There are several reasons to use Loop’s escalations feature:
- To make sure guests aren’t waiting too long for a response;
- To inform managers when staff members aren’t responding to messages within a reasonable time frame; and
- To stop negative incidents from being aired on social media or trip review websites.
This last point is especially crucial. Studies show that most dissatisfied customers are happy as long as the brand addresses their issue and goes out of its way to resolve it. Escalations guarantee that somebody will see the guest’s message before the guest has a chance to get so annoyed that they post about it online. Escalations are key to avoiding guest churn.
With that in mind, we’ve come up with a few tips that should help you determine how to set and manage your escalations.
Determine a time frame
The first step to setting an escalation is determining how long it should sit idle before being bumped to the next level. The key is to find the balance between letting it sit too long and escalating it too fast. You want to make sure the first level employee has the opportunity to see it before it goes on to a manager. We recommend anywhere between five and 15 minutes between escalations.

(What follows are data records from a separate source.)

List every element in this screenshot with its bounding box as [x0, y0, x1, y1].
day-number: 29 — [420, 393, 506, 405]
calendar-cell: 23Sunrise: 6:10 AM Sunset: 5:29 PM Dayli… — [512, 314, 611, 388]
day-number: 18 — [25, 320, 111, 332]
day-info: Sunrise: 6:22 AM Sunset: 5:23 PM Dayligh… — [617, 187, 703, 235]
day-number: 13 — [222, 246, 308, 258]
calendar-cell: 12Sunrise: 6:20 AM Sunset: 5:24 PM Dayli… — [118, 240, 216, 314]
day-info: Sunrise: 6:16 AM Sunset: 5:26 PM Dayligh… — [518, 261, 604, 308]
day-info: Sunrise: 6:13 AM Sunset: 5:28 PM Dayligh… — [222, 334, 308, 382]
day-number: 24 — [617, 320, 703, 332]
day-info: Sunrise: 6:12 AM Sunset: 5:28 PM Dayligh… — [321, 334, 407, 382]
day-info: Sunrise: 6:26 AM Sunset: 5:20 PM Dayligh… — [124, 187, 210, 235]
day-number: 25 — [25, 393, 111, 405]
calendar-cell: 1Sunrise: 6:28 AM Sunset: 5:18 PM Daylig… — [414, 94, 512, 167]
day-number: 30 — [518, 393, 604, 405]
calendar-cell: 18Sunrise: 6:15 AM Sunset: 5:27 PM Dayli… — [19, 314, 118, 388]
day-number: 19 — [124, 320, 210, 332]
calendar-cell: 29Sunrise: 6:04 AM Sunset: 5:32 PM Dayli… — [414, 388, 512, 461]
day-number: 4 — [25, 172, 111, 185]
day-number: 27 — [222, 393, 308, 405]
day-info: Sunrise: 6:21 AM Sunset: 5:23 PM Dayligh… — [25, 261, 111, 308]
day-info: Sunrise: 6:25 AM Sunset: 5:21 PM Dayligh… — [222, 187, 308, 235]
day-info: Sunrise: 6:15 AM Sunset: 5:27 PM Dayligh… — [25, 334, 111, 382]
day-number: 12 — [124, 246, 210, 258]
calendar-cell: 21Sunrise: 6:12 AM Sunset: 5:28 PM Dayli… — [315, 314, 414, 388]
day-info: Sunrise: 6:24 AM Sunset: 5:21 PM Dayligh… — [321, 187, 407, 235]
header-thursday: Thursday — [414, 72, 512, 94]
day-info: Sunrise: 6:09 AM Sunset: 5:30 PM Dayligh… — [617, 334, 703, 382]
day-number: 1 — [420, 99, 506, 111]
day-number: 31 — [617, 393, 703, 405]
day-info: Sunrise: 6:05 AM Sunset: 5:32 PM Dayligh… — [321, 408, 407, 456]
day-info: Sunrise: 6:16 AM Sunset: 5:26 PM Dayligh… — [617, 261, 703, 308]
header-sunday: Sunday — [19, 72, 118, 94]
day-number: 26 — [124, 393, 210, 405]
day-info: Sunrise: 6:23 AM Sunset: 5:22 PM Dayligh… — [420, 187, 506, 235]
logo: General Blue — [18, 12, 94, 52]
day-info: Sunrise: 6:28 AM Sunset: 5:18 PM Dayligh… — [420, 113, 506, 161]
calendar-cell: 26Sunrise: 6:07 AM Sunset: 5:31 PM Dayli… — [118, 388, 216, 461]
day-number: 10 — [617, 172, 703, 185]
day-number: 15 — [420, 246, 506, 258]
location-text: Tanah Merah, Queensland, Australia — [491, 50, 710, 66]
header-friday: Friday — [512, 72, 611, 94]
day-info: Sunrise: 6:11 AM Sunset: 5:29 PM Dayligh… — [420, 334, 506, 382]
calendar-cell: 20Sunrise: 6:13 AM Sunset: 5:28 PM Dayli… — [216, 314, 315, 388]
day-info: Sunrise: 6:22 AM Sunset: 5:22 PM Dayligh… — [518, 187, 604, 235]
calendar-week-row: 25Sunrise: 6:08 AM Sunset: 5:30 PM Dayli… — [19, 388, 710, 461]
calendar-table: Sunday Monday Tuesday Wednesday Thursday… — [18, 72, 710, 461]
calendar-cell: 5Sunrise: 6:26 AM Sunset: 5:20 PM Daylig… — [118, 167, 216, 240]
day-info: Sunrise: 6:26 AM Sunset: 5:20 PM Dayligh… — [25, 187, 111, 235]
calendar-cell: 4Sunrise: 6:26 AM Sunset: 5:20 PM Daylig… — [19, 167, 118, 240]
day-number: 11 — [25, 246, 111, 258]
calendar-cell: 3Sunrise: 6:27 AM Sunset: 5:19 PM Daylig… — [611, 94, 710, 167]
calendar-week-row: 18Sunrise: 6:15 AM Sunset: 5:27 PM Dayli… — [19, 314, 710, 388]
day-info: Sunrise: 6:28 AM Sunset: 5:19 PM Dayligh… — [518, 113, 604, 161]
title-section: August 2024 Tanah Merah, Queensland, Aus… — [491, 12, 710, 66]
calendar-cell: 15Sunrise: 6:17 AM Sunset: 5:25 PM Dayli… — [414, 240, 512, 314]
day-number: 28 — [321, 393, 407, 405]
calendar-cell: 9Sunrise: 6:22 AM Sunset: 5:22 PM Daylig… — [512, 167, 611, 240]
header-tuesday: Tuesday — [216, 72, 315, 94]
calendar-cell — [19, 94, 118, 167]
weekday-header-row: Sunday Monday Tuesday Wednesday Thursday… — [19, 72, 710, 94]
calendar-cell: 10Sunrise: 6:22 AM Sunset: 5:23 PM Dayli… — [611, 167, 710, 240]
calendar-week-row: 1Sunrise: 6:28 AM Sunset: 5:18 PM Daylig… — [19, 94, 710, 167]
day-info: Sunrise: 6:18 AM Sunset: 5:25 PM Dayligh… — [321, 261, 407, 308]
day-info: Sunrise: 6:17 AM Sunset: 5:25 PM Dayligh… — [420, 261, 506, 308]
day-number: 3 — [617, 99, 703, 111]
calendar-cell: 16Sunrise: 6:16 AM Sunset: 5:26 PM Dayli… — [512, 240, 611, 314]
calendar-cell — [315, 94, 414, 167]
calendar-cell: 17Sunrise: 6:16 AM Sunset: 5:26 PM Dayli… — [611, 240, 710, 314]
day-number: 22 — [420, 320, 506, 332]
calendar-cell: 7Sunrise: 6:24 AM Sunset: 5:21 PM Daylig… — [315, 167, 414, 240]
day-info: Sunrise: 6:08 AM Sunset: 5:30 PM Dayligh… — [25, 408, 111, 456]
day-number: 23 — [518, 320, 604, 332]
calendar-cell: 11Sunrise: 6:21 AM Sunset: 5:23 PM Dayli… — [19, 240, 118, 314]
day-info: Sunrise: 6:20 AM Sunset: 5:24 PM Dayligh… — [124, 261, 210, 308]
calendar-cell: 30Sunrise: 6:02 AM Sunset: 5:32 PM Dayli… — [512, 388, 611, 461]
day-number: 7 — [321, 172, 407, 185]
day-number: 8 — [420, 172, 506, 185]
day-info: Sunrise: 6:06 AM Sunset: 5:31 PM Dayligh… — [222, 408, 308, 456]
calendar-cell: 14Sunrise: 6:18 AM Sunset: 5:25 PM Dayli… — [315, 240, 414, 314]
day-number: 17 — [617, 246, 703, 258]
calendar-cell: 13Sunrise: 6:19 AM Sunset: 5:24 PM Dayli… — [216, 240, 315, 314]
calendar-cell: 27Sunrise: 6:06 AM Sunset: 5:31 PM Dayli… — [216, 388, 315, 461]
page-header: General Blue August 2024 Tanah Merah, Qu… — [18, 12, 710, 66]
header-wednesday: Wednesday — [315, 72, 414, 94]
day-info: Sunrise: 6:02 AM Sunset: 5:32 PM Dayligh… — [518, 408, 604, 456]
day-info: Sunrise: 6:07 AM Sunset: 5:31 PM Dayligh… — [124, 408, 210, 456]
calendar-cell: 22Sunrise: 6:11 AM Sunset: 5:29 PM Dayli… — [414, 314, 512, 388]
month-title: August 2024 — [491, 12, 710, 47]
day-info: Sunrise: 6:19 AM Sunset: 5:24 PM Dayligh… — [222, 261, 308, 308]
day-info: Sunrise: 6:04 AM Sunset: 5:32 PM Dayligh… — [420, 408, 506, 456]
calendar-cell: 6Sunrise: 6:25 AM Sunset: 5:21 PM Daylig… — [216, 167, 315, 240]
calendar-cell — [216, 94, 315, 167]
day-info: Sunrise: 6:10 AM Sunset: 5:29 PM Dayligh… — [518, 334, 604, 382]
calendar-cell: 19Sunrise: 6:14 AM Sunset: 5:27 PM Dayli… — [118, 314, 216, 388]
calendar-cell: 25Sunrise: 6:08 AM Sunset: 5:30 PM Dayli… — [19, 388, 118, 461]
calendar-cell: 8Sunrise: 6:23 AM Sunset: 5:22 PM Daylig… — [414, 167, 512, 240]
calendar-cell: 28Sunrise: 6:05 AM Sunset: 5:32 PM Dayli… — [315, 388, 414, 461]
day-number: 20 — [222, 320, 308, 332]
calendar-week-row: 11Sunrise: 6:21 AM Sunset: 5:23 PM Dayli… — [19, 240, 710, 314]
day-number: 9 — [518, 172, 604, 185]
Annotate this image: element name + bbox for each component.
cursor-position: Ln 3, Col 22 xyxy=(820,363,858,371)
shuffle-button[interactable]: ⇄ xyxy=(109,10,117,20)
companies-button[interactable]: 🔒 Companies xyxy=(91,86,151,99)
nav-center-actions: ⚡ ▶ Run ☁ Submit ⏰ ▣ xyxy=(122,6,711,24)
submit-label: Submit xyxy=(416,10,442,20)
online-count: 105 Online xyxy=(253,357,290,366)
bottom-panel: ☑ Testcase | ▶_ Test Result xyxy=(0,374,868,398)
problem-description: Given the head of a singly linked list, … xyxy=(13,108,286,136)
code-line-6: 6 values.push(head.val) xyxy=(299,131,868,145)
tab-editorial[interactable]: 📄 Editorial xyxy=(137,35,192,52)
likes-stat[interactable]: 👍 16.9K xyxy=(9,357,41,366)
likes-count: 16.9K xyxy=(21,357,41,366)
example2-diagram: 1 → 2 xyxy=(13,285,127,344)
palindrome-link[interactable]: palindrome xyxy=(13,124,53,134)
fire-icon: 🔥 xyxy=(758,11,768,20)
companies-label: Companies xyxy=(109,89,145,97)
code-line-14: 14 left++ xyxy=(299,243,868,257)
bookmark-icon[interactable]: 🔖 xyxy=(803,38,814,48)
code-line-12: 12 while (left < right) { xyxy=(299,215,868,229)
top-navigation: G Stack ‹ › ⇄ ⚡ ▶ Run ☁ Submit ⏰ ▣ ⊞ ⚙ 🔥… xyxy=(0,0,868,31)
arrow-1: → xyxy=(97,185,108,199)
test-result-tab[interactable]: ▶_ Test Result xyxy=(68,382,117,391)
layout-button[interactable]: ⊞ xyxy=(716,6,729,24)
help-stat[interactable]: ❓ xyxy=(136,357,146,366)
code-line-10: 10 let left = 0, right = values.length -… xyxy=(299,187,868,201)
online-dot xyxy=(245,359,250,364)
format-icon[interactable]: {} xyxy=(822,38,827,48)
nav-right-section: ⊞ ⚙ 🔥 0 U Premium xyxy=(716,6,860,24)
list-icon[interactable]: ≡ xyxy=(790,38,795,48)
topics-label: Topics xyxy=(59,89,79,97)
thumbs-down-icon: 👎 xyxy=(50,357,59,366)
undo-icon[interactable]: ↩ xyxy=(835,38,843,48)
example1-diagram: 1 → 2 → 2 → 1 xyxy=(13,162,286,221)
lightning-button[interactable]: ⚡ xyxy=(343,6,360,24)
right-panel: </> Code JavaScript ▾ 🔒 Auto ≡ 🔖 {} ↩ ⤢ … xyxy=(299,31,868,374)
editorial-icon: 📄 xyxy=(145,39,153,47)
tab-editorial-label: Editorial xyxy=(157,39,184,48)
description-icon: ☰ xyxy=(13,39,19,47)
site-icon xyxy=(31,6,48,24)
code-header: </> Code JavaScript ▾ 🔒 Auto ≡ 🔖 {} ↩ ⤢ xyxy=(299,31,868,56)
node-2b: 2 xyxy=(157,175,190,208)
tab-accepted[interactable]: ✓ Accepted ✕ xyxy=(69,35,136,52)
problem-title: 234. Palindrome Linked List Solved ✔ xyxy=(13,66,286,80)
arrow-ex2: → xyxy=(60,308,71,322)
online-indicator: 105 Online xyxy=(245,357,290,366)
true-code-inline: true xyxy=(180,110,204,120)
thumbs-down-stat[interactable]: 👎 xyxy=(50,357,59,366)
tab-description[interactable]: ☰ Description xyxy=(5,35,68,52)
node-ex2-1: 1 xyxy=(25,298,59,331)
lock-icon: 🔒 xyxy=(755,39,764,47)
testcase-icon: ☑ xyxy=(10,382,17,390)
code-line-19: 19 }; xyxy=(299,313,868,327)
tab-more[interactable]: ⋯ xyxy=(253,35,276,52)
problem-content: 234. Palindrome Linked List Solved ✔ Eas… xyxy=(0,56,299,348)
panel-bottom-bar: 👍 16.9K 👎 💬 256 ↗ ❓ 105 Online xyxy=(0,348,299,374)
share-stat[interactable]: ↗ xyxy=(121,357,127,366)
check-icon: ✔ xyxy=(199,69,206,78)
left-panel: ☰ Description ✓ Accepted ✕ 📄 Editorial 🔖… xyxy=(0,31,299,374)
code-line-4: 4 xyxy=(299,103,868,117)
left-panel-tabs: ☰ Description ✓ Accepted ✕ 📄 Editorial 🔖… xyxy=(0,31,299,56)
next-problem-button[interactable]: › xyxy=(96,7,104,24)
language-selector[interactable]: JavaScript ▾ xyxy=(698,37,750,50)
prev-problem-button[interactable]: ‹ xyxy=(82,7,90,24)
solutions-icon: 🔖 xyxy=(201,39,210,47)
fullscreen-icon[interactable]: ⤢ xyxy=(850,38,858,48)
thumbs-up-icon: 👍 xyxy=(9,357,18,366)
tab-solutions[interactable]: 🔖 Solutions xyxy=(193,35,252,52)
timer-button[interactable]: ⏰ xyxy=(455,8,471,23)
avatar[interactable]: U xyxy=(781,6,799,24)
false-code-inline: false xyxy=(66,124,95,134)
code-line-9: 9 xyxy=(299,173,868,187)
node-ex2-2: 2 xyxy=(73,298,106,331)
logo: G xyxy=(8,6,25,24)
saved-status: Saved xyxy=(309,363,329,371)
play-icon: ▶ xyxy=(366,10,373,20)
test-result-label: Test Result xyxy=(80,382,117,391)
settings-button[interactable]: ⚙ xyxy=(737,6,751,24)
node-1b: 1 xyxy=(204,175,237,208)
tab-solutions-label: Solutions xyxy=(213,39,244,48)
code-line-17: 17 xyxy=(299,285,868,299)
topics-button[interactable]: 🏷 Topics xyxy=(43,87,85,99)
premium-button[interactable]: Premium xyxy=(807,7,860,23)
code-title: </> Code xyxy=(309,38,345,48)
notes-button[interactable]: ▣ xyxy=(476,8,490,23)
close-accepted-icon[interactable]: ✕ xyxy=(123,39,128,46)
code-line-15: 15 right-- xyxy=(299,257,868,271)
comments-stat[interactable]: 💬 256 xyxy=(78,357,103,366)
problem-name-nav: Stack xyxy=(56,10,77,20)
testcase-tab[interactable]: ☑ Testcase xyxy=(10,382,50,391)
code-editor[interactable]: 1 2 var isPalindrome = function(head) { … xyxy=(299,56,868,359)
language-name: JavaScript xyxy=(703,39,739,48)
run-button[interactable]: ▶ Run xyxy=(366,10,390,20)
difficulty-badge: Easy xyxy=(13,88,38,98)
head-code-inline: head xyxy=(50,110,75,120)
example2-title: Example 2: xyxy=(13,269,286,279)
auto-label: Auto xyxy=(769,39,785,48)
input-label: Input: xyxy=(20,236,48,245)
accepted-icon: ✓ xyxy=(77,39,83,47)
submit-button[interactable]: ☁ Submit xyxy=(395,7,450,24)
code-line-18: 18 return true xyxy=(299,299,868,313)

Remember: You wouldn’t keep a guest waiting on the phone or at the front desk. That’s why it’s important to ensure all messages receive a response in a timely manner.
Set more than one escalation
Sometimes, two staff members might be too busy to respond to message even after an escalation has already come full circle. That’s why it’s important to designate more than one person to whom messages will be escalated — for example, the message should be escalated first to a supervisor, then to a department manager, then to a senior manager. This increases the likelihood that someone along the chain will have the time to respond.
Acknowledge the message right away
Regardless of whether the guest has made a request or a complaint — and regardless of whether you have a solution ready — always respond to the message immediately to let the guest know you’re on it. Don’t leave a guest hanging, wondering whether anyone has received their message. Acknowledge the message, then fulfill the request or resolve the problem.